# [Problem]
In the data below, the answer is the run of lines from the line containing "thí sinh cần chuẩn bị gì?" through the line containing "Die Anfänge der NDW in Deutschland. Das", both included; print it exactly and nothing else.

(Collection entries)

BEGIN

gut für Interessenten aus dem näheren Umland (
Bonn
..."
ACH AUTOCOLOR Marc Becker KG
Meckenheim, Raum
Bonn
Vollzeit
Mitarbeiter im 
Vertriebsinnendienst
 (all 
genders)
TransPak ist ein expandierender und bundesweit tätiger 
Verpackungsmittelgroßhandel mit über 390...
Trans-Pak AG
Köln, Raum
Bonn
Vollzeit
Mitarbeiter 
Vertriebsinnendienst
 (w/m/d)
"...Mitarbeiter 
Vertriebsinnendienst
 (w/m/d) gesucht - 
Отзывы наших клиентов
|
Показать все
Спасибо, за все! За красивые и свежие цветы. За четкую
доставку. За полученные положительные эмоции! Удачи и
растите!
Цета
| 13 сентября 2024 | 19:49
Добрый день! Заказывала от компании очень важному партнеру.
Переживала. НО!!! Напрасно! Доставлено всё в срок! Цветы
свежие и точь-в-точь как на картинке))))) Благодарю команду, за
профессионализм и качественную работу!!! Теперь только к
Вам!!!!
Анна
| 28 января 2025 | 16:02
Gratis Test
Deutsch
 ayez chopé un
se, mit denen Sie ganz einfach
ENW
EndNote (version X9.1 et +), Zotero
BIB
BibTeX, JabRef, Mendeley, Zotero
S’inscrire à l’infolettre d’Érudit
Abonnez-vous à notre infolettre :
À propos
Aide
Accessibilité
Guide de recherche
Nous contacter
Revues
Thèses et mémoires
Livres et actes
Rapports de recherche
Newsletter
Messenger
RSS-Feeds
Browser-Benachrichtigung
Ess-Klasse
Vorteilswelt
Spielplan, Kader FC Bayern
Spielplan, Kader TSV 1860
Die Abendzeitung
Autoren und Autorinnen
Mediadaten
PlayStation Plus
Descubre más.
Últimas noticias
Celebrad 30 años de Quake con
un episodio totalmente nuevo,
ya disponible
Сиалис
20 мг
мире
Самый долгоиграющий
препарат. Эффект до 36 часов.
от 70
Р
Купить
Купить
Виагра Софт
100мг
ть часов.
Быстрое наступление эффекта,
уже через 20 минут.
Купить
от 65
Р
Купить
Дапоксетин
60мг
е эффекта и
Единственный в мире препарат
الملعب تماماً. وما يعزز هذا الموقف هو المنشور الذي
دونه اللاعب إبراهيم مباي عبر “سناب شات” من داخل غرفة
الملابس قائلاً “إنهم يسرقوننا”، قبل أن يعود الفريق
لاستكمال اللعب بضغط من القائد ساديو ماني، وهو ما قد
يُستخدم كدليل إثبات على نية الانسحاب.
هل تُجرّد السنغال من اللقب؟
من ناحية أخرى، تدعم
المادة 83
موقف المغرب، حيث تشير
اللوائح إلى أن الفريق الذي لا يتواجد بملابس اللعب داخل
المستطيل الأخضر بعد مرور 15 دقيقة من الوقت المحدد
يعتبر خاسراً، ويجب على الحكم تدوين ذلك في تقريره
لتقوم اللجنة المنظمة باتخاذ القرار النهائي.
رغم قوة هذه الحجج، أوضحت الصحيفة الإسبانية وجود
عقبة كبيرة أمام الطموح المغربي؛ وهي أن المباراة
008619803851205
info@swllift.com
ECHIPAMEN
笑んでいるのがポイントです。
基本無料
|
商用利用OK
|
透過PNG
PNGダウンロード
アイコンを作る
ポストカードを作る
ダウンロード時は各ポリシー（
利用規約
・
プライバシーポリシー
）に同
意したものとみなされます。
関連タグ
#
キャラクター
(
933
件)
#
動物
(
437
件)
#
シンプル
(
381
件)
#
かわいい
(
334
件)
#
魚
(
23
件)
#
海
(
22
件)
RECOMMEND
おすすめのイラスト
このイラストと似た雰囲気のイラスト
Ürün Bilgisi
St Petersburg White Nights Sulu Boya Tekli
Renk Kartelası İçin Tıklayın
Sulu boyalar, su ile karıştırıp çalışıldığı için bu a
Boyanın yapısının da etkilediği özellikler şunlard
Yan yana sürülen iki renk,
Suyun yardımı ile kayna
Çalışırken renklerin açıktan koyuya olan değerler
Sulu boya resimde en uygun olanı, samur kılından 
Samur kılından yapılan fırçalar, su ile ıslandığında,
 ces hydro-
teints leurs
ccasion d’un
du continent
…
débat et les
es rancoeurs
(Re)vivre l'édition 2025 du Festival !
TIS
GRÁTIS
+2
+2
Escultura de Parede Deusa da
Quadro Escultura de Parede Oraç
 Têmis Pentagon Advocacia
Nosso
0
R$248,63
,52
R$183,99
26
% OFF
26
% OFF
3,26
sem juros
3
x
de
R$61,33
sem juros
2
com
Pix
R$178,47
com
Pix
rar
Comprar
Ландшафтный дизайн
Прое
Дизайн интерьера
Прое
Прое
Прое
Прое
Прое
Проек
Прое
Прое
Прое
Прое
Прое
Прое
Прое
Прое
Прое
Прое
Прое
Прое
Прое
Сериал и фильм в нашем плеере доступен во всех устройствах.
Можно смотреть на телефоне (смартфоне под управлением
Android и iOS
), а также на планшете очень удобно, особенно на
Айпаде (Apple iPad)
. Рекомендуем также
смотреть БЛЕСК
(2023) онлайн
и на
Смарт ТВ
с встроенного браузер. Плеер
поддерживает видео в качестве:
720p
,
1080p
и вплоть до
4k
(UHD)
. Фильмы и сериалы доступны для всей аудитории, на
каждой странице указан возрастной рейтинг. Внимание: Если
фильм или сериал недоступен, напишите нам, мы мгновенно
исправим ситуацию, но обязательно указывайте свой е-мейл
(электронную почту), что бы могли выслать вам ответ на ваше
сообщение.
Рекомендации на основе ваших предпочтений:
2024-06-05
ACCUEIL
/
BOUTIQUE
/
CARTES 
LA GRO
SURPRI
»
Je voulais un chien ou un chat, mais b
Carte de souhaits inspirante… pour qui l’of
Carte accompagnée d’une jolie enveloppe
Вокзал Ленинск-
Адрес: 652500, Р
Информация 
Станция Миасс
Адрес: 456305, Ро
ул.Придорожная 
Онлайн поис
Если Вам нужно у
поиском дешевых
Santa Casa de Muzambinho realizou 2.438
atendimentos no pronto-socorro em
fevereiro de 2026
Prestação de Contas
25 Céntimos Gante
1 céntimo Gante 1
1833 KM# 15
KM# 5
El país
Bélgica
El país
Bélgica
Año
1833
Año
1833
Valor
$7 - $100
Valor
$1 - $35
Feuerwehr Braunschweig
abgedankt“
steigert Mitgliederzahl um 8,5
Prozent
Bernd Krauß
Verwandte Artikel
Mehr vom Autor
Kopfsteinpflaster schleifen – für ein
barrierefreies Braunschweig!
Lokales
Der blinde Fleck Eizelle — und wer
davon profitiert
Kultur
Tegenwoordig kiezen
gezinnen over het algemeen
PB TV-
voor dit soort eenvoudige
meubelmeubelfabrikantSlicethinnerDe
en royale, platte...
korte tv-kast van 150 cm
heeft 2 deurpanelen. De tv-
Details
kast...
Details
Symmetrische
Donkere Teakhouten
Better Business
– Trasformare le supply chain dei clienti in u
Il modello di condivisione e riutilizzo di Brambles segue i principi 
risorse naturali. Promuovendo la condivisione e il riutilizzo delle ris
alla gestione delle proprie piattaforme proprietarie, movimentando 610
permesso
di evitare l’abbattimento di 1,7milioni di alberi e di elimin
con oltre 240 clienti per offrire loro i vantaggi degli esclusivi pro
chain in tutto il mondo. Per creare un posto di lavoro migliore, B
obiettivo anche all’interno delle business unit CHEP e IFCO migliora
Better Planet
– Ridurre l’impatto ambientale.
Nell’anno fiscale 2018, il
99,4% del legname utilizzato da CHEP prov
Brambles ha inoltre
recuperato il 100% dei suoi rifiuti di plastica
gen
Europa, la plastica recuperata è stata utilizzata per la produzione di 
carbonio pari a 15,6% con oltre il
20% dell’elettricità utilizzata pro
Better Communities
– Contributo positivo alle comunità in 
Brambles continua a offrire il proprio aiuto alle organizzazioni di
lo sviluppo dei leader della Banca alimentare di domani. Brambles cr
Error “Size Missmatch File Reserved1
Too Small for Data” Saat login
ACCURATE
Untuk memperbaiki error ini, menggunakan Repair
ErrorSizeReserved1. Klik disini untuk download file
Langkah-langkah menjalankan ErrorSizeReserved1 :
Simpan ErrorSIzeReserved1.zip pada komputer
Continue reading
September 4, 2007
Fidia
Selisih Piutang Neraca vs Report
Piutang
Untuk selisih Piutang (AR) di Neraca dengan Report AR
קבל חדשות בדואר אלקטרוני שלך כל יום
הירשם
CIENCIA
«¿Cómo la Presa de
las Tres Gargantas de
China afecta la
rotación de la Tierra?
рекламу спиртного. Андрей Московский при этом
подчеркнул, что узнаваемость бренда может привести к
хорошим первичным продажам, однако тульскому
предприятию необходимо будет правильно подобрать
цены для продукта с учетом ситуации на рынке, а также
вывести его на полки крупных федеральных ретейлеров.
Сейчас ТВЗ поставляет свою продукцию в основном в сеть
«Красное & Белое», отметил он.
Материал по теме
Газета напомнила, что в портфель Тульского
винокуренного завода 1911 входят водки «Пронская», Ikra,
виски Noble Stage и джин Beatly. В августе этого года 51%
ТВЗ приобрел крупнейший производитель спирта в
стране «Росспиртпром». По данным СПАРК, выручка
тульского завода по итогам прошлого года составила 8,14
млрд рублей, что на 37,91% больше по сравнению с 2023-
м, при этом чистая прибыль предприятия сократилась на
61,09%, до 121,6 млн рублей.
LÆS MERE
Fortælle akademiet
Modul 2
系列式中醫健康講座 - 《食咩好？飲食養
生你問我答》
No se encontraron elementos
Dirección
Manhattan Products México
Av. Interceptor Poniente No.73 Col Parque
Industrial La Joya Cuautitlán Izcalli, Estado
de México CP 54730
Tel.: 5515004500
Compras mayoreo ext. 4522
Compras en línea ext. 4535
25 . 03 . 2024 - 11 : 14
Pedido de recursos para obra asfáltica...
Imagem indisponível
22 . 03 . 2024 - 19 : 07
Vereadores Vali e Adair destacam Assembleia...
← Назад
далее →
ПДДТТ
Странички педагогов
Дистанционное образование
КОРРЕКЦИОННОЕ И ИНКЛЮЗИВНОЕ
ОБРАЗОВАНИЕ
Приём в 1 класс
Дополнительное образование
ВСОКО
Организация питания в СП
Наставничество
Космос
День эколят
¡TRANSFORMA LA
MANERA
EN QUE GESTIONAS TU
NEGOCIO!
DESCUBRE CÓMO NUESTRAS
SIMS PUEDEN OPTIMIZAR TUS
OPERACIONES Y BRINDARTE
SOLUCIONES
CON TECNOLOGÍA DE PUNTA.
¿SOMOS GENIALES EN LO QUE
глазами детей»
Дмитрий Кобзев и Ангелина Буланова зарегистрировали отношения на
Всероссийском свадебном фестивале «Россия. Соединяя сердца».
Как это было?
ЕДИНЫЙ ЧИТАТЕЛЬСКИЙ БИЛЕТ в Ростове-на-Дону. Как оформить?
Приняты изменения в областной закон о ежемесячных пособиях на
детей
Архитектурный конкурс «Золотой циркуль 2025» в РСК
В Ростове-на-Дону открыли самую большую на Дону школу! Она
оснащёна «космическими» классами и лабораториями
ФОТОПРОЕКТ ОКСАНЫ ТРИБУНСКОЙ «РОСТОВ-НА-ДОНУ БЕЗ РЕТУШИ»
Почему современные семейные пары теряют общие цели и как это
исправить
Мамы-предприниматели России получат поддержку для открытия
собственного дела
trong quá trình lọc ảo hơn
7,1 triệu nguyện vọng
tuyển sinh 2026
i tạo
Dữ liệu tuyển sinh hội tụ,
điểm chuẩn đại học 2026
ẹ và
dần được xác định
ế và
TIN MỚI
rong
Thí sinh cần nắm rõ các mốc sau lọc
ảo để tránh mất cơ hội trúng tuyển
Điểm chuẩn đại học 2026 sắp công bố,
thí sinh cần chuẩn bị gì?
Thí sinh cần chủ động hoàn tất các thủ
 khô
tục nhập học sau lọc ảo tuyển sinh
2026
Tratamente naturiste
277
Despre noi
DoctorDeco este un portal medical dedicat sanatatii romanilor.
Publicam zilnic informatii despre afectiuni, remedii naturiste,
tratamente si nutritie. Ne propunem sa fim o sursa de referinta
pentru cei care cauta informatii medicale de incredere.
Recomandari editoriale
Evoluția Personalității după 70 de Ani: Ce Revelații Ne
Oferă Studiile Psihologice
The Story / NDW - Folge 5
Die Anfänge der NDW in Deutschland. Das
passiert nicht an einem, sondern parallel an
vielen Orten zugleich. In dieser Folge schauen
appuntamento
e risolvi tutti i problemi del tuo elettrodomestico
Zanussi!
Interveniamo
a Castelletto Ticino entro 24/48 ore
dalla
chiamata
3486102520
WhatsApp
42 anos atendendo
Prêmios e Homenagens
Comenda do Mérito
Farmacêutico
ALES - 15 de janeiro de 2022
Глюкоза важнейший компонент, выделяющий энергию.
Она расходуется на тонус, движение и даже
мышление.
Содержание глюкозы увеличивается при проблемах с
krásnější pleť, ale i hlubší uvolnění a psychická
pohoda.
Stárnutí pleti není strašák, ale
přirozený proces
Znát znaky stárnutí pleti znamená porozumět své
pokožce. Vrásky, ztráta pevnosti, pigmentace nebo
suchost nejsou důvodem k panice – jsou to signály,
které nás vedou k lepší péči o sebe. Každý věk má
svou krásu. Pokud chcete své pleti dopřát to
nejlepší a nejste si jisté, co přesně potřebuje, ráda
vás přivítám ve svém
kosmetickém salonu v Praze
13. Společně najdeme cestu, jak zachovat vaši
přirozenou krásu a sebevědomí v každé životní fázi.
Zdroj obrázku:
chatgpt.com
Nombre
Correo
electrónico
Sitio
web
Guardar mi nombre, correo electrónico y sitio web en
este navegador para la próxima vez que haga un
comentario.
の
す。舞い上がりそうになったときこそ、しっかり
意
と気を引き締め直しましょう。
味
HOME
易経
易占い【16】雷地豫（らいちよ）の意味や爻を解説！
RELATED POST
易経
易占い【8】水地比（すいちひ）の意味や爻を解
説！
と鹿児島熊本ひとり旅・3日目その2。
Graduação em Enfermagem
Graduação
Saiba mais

END

# [Answer section]
thí sinh cần chuẩn bị gì?
Thí sinh cần chủ động hoàn tất các thủ
 khô
tục nhập học sau lọc ảo tuyển sinh
2026
Tratamente naturiste
277
Despre noi
DoctorDeco este un portal medical dedicat sanatatii romanilor.
Publicam zilnic informatii despre afectiuni, remedii naturiste,
tratamente si nutritie. Ne propunem sa fim o sursa de referinta
pentru cei care cauta informatii medicale de incredere.
Recomandari editoriale
Evoluția Personalității după 70 de Ani: Ce Revelații Ne
Oferă Studiile Psihologice
The Story / NDW - Folge 5
Die Anfänge der NDW in Deutschland. Das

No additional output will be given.